Я встал и потянулся, разминая спину. Взъерошил волосы. Отыскал среди неразобранных вещей чистую футболку.

Ночевал я на чердаке, обустроенном под лофт, в новостройке спального района, и не ожидал, что стены (и пол) настолько тонкие.

Зевнул снова. Я жутко хотел спать и врезать соседу, но вспомнил вечер… Ладно, Яна стоила того, чтобы не выспаться. Я огляделся. Комната, она же спальня, она же кухня, завалена вещами: вчера, в третьем часу ночи, я устроил хаос, пытаясь впервые за два года что-то нарисовать и не расплескать на одежду вино. Пустая бутылка звякнула, когда я споткнулся об нее по дороге к столу. Выругавшись, расчистил поверхность от смятых черновиков, взял альбомный лист и посмотрел на рисунок трезвым взглядом: четкие линии, хорошая анатомия. Мои руки помнили, как держать карандаш.

Но все же набросок есть набросок. По памяти, грубыми штрихами. Для серьезной работы, достойной авторства Константина Коэна, потребуется несколько часов, а в идеальном случае – несколько дней наедине с музой. Рисовать по памяти и с натуры – разный опыт, как смотреть на фотографии других стран или путешествовать самому. При работе с натурой я словно видел истинное «я» того, кто мне позировал. Смущение, радость, предвкушение. Все эти эмоции передавались и мне, а я как проводник перенаправлял их на холст. За это мое творчество полюбили.

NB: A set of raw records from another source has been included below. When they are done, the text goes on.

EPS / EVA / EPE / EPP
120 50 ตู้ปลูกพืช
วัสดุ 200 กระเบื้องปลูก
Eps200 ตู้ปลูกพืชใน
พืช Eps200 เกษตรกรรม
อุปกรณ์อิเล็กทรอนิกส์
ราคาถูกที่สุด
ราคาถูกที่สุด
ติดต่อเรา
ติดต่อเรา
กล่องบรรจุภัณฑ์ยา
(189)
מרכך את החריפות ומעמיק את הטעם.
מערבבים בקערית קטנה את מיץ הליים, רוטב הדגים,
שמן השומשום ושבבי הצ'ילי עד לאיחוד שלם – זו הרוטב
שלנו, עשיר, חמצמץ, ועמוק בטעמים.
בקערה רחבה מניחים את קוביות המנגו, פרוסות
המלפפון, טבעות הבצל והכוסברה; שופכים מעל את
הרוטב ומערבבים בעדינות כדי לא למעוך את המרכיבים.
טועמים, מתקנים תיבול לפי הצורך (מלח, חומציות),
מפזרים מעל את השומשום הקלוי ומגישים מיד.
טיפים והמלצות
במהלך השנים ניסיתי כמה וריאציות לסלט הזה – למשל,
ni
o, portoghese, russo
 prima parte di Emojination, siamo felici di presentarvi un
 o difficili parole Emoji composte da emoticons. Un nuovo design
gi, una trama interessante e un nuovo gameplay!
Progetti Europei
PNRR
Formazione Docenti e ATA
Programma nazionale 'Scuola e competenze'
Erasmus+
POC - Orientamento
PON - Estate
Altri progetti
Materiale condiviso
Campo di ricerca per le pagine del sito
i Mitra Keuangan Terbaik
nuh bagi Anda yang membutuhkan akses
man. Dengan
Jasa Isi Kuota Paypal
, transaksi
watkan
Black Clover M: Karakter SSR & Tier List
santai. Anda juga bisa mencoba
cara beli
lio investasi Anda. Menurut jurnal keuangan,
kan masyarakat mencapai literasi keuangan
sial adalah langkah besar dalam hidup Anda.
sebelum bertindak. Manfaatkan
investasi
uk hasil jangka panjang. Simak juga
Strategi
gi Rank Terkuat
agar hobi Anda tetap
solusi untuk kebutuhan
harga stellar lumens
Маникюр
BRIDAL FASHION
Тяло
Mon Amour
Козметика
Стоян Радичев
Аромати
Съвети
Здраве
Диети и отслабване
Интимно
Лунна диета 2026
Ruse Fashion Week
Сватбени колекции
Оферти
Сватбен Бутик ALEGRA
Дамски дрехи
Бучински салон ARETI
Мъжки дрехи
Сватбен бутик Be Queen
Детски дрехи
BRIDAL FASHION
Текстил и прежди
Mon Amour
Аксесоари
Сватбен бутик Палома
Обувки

Яна удивляла необычной энергией, тем и зацепила меня. Она словно перекрытый камнем родник. Ее глаза, серые, грозовые, раньше наверняка были светлыми, возможно, голубыми, и блестели как драгоценные камни. Но ее небо затянуло тучами.

Что скрывает моя муза? Почему приходит метать нож в дерево? Как говорил Фицджеральд: «Дайте мне героя, и я напишу вам трагедию». Плоть. Кровь. Суть. Вот что отличает обыденную работу от искусства. Писатель выворачивает наизнанку себя, а художнику доступны иные пути – чужие души. Сломленные. Прекрасные.

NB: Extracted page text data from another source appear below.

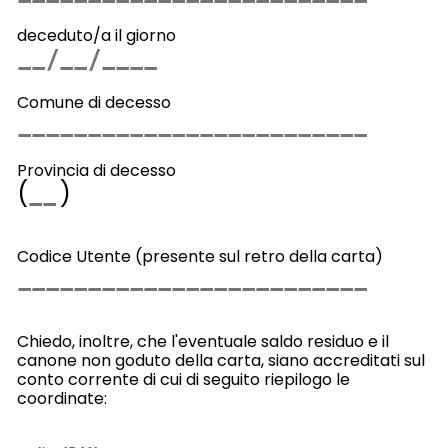
deceduto/a il giorno
Comune di decesso
Provincia di decesso
(
)
Codice Utente (presente sul retro della carta)
Chiedo, inoltre, che l'eventuale saldo residuo e il
canone non goduto della carta, siano accreditati sul
conto corrente di cui di seguito riepilogo le
coordinate: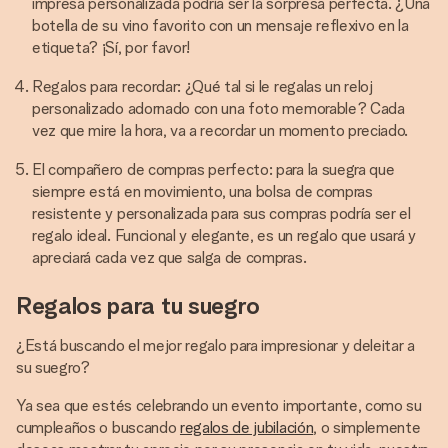
impresa personalizada podría ser la sorpresa perfecta. ¿Una
botella de su vino favorito con un mensaje reflexivo en la
etiqueta? ¡Sí, por favor!
Regalos para recordar: ¿Qué tal si le regalas un reloj
personalizado adornado con una foto memorable? Cada
vez que mire la hora, va a recordar un momento preciado.
El compañero de compras perfecto: para la suegra que
siempre está en movimiento, una bolsa de compras
resistente y personalizada para sus compras podría ser el
regalo ideal. Funcional y elegante, es un regalo que usará y
apreciará cada vez que salga de compras.
Regalos para tu suegro
¿Está buscando el mejor regalo para impresionar y deleitar a
su suegro?
Ya sea que estés celebrando un evento importante, como su
cumpleaños o buscando
regalos de jubilación
, o simplemente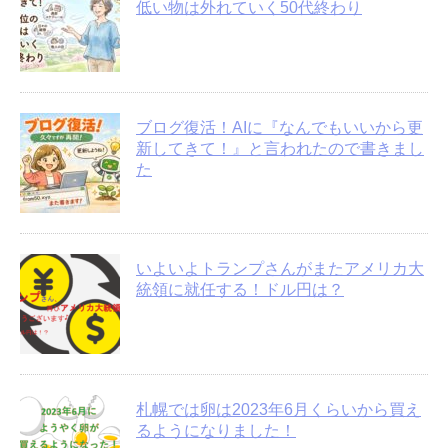
低い物は外れていく50代終わり
ブログ復活！AIに『なんでもいいから更
新してきて！』と言われたので書きまし
た
いよいよトランプさんがまたアメリカ大
統領に就任する！ドル円は？
札幌では卵は2023年6月くらいから買え
るようになりました！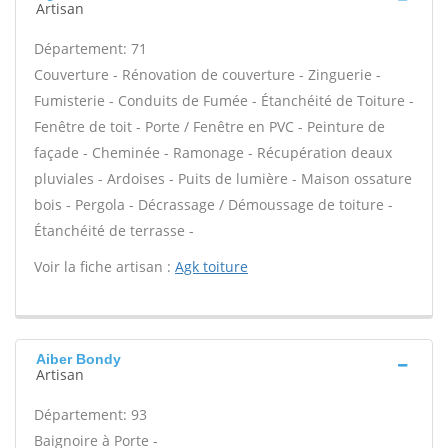
Artisan
Département: 71
Couverture - Rénovation de couverture - Zinguerie -
Fumisterie - Conduits de Fumée - Étanchéité de Toiture -
Fenêtre de toit - Porte / Fenêtre en PVC - Peinture de
façade - Cheminée - Ramonage - Récupération deaux
pluviales - Ardoises - Puits de lumière - Maison ossature
bois - Pergola - Décrassage / Démoussage de toiture -
Étanchéité de terrasse -
Voir la fiche artisan :
Agk toiture
Aiber Bondy
Artisan
Département: 93
Baignoire à Porte -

Я воспользуюсь Яной? Пусть так. Свою душу я закрыл, поэтому не блефовал: у нас не могло быть никакого совместного будущего. Рад, что в этом Яна со мной согласна. Мне жаль, если она вдруг начнет на что-то надеяться. Но… Что не сделаешь ради искусства.

Правда же?

Я вернусь. Триумфально. По остывшему пеплу.

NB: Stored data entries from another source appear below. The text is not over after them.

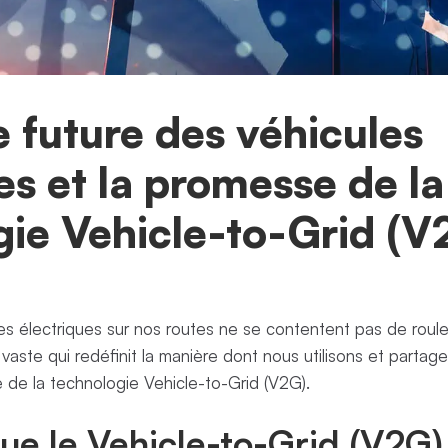
 future des véhicules
es et la promesse de la
gie Vehicle-to-Grid (V
es électriques sur nos routes ne se contentent pas de rouler,
vaste qui redéfinit la manière dont nous utilisons et partage
de la technologie Vehicle-to-Grid (V2G).
ue le Vehicle-to-Grid (V2G)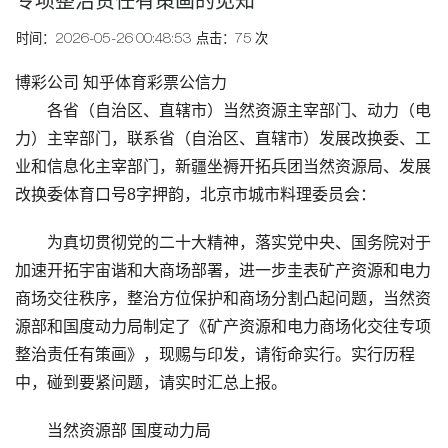
专项整治责任有策画的见知
时间：2026-05-26 00:48:53
点击：75 次
博彩公司 知乎体育彩票公信力
各省（自治区、直辖市）当然资源主宰部门、动力（电
力）主宰部门，联系省（自治区、直辖市）发展改换委、工
业和信息化主宰部门，新疆坐褥开拓兵团当然资源局、发展
改换委体育口号8字押韵，北京市城市料理委员会：
为真切贯彻党的二十大精神，落实党中央、国务院对于
加速开拓宇宙谐和大商场部署，进一步圭表矿产资源和电力
商场交往秩序，整治方位保护和商场分割凸起问题，当然资
源部和国度动力局制定了《矿产资源和电力商场化交往专项
整治责任有策画》，现赐与印发，请衔命实行。实行历程
中，碰到要紧问题，请实时汇总上报。
当然资源部 国度动力局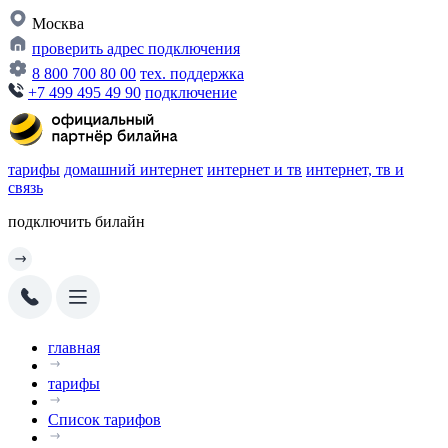
Москва
проверить адрес подключения
8 800 700 80 00
тех. поддержка
+7 499 495 49 90
подключение
тарифы
домашний интернет
интернет и тв
интернет, тв и
связь
подключить билайн
главная
тарифы
Список тарифов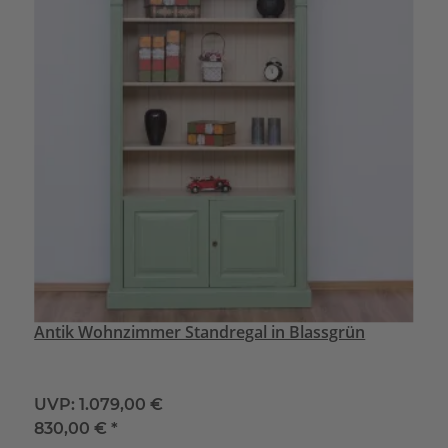
Antik Wohnzimmer Standregal in Blassgrün
UVP:
1.079,00 €
830,00 €
*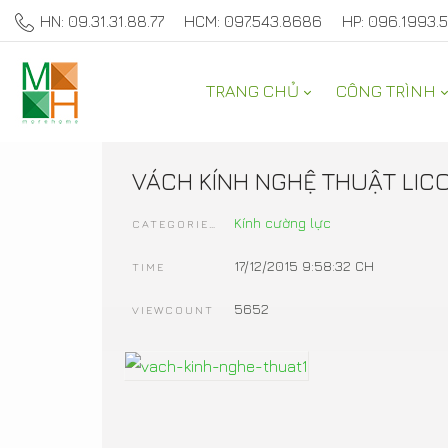
HN: 09.31.31.88.77
HCM: 097.543.8686
HP: 096.1993.
TRANG CHỦ
CÔNG TRÌNH
SẢN PHẨM TRANG TRÍ 
VÁCH KÍNH NGHỆ THUẬT LIC
Kính cường lực
CATEGORIES
17/12/2015 9:58:32 CH
TIME
5652
VIEWCOUNT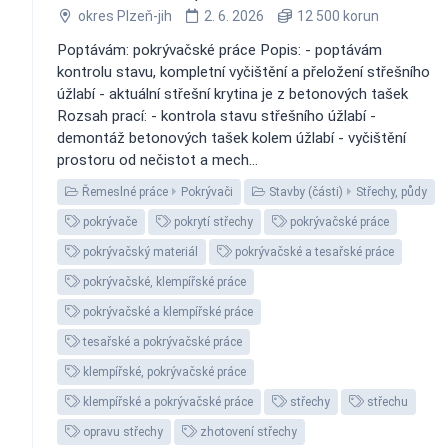
okres Plzeň-jih
2. 6. 2026
12 500 korun
Poptávám: pokrývačské práce Popis: - poptávám
kontrolu stavu, kompletní vyčištění a přeložení střešního
úžlabí - aktuální střešní krytina je z betonových tašek
Rozsah prací: - kontrola stavu střešního úžlabí -
demontáž betonových tašek kolem úžlabí - vyčištění
prostoru od nečistot a mech...
Řemeslné práce
Pokrývači
Stavby (části)
Střechy, půdy
pokrývače
pokrytí střechy
pokrývačské práce
pokrývačský materiál
pokrývačské a tesařské práce
pokrývačské, klempířské práce
pokrývačské a klempířské práce
tesařské a pokrývačské práce
klempířské, pokrývačské práce
klempířské a pokrývačské práce
střechy
střechu
opravu střechy
zhotovení střechy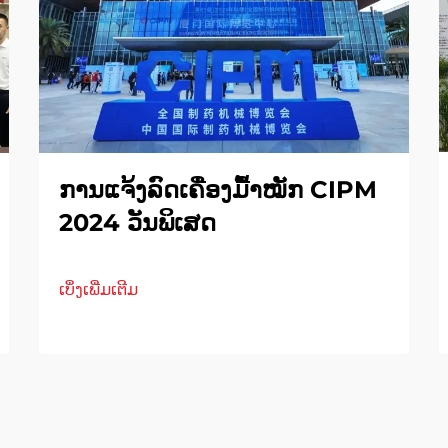
ການແຈ້ງລົດເຄື່ອງມື້າໝັກ CIPM
2024 ວັນພິເສດ
ເບິ່ງເພີ່ມເຕີມ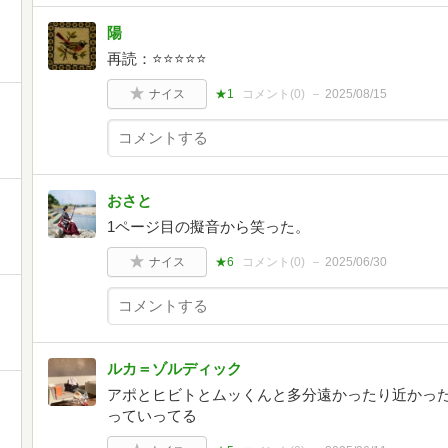
陽
再読：⭐️⭐️⭐️⭐️⭐️
ナイス
★1
コメント(
0
)
2025/08/15
おさと
1ページ目の擬音から笑った。
ナイス
★6
コメント(
0
)
2025/06/30
ルカ＝ゾルディック
アポとヒビトとムッくんと多分遠かったり近かっ
っていってる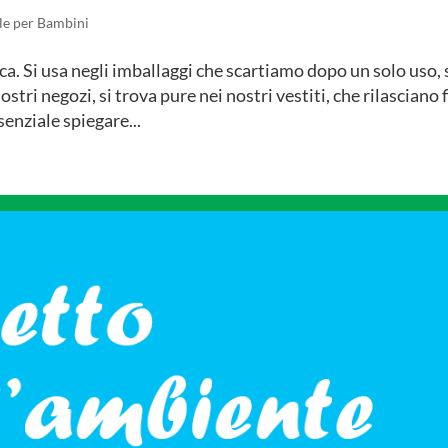
le per Bambini
a. Si usa negli imballaggi che scartiamo dopo un solo uso, 
stri negozi, si trova pure nei nostri vestiti, che rilasciano 
senziale spiegare...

Осень, 2014. Москва (Через три часа после разговора с Марией)

Я бродил из комнаты в комнату, как раненый тигр. Моя клетка в элитном жилом комплексе, на высоте двенадцатого этажа, с дорогой мебелью и видом на Арбат. Я посмотрел в панорамное окно. Насмешка судьбы… Мог легко представить, как по старому Арбату сейчас бродил девятнадцатилетний мальчишка. Его пальцы перепачканы краской, из кармана торчат кисти, а к груди он прижимает складной мольберт. Очередной день провинциального художника. Все изменила одна встреча. Сладкие слова: «Хочешь, покажу тебе новый мир?» Моргнул – два года спустя я тут, на высоте во всех смыслах. Купался в роскоши: каждый день новая одежда, вкусная еда, секс с красивой женщиной, искусство…

Я ударил ребром ладони о стекло. Прочное. Прочнее, чем мои нервы.

Сегодня я все потерял. Какая жалость. Или нет? В последний раз смотрю на огни столицы, а на моих плечах – рубашка от знаменитого дизайнера. Я достал из кармана брюк пачку. И курю сигареты премиум-класса тоже в последний раз.

Щелкнув зажигалкой, прикурил. Усмехнулся. Ну и представление устроил! Костик, что рисовал прохожих на Арбате и питался «Дошиком», как тебе такое? Поверь, Костик, я не сожалею. Ты никогда не стремился к богатству. Тебе нравилось получать похвалу, ее похвалу. Но… Любая краска рано или поздно высыхает.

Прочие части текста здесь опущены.